WASHINGTON: The young white man accused of shooting nine people in a church in Charleston, South Carolina "almost didn't go through with it" because he had been treated so kindly by the mostly black congregation, police sources said on Friday.
Dylann Roof, 21, sat for nearly an hour in a Bible-study group at the historic Emanuel African Methodist Episcopal Church in Charleston, before opening fire and killing three men and six women, including the church's pastor and an 87-year-old woman parishioner.
Roof spoke of his second thoughts during interviews with police before he was charged with nine counts of murder yesterday. He "almost didn't go through with it because everyone was so nice to him," the sources told NBC, but ultimately he decided to "go through with his mission".
That "mission" and the picture of social dislocation and racial animus that apparently drove Roof to mass-murder became clearer yesterday as friends and family came forward to describe a deeply troubled young man harbouring white supremacist views.
"He said blacks were taking over the world. Someone needed to do something about it for the white race," said Joseph Meek, a former middle-school friend who had gone on a night of heavy drinking with Roof a few weeks ago.
"He said he wanted segregation between whites and blacks. I said, 'That's not the way it should be.' But he kept talking about it," said Mr Meek, adding he had taken away Roof's.45 calibre Glock pistol that night, but returned the weapon to his friend when he had sobered up the next morning. Roof's older sister, Amber, was among the first to call police after recognising her brother in surveillance footage. He was arrested in Shelby, four hours' drive from Charleston, on Thursday morning following a tip-off from a local florist who recognised his black saloon car.

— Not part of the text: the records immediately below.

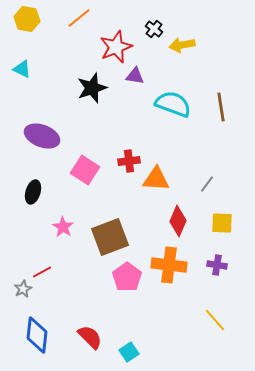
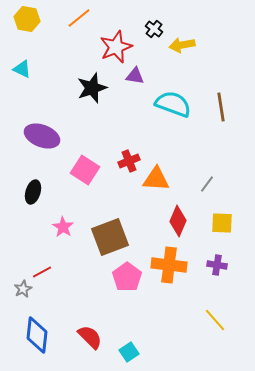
red cross: rotated 15 degrees counterclockwise
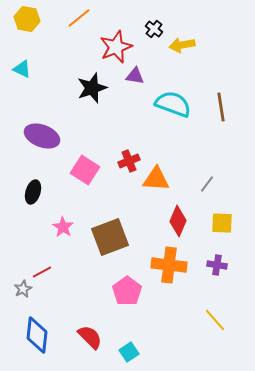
pink pentagon: moved 14 px down
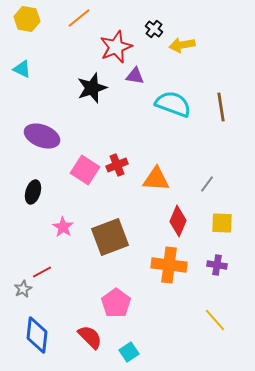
red cross: moved 12 px left, 4 px down
pink pentagon: moved 11 px left, 12 px down
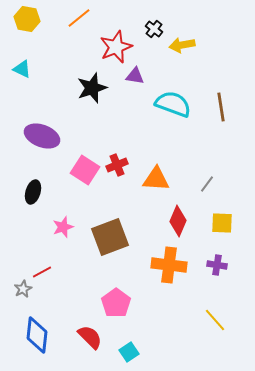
pink star: rotated 20 degrees clockwise
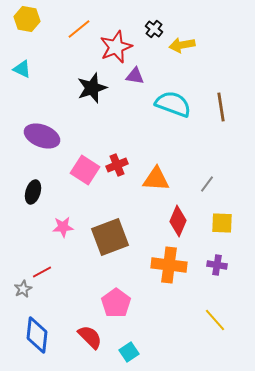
orange line: moved 11 px down
pink star: rotated 15 degrees clockwise
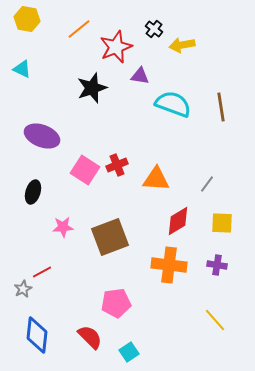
purple triangle: moved 5 px right
red diamond: rotated 36 degrees clockwise
pink pentagon: rotated 28 degrees clockwise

Miss Roof was scheduled to be married on Sunday and left her job as preschool teacher ahead of the wedding but the ceremony appears to have been cancelled.

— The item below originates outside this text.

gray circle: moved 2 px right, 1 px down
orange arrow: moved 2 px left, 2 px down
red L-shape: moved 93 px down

Chained hand and foot and dressed in a black-and-white striped jumpsuit, Roof was flown back to Charleston where he appeared in court via video link last night for a brief, but dramatic bail hearing.

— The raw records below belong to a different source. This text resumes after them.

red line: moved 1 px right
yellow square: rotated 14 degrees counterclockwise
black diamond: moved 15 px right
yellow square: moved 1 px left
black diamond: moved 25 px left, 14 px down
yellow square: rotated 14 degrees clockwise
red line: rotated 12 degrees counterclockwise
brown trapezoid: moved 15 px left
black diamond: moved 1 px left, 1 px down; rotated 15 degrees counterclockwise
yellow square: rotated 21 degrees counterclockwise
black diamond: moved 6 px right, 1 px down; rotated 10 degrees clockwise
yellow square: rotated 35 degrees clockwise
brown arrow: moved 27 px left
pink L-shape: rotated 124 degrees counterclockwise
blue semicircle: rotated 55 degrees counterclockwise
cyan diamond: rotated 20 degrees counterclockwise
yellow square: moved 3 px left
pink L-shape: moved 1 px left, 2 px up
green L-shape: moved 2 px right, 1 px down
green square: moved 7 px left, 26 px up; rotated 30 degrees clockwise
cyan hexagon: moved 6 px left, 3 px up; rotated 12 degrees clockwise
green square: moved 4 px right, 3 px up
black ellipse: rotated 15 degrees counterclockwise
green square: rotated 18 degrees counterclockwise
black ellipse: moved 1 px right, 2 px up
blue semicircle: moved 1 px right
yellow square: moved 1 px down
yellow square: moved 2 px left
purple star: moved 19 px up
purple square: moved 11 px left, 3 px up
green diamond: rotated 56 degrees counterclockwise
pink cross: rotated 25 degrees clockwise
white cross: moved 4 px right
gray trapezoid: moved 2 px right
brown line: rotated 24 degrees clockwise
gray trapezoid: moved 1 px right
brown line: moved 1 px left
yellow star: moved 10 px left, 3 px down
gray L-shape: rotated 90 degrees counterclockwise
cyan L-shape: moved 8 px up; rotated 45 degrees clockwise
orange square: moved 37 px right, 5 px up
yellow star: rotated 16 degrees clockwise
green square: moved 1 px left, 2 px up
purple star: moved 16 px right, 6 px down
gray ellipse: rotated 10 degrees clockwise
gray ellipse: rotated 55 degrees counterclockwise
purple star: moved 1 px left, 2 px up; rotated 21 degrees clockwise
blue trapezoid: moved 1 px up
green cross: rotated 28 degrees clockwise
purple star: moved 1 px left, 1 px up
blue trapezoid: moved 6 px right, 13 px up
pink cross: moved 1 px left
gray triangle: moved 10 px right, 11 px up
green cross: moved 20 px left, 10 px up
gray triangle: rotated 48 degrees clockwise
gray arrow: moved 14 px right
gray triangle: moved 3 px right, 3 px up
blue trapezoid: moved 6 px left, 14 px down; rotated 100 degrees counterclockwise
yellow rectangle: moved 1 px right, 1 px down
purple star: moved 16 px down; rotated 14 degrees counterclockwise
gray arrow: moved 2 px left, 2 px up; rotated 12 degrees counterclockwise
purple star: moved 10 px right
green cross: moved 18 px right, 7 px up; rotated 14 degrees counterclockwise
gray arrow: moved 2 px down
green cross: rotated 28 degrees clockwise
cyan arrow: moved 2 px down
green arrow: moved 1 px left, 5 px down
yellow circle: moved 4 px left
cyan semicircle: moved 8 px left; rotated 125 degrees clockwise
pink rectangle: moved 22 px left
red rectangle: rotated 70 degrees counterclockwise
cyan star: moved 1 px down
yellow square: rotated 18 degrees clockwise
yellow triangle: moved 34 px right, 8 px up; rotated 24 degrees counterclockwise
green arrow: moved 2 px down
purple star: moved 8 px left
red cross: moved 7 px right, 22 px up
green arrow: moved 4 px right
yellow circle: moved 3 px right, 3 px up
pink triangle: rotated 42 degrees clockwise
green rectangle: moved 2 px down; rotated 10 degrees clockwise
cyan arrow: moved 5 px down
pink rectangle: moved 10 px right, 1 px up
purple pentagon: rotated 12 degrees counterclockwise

One after the other, the sobbing families of the nine victims offered their forgiveness to Roof, whilst expressing their own pain and anger at the loss his actions had inflicted on them.
"You have killed some of the most beautifulest people that I know. Every fibre in my body hurts and I'll never be the same," said Alecia Sanders, describing her lost 26-year-old son Tywanza, as her "hero". She added: "May God have mercy on you."
Roof stared back into the camera impassively, flanked by two heavily armed police officers. He spoke only to confirm his age and address, and was remanded in custody until his next hearing on Oct 23.
As public anger deepened over the killings, Nikki Haley, South Carolina's state governor, said she would seek the death penalty for Roof, after he carried out one of the most heinous hate-crimes since the Civil Rights era. "We will absolutely want him to have the death penalty," she said, "This is the worst hate that I've seen and the country has seen in a long time."
The transformation of Roof, from quiet loner with a pudding-basin haircut, to a killer apparently capable of premeditated mass-murder continued to perplex many of his friends and associates.
"I never thought he'd do something like this," said Antonio Metze, 19, a former high-school friend who is black. "He had black friends." Another high school friend, John Mullins, recalled Roof making "racist slurs", but said he "never took them seriously", again citing Roof's black friends.
Roof had had two minor run-ins with the police this year, including a drugs offence and an arrest for trespassing, but the family's lawyer, who had worked to defend him on the drugs charges, also said there were no obvious signs that he could do something so dreadful.
Roof's parents, Ben and Amy, were divorced during his childhood, leaving him the subject of a custody dispute that required legal arbitration.
At Roof's father home in Eastover, a two-hour drive north of the scene of the massacre, the door remained closed to visitors.
The US justice department said on Friday night it would investigate the shootings as a possible "act of domestic terrorism".
Barack Obama believes the Confederate flag currently flown on the grounds of South Carolina state Capitol, belongs in a museum, the White House said.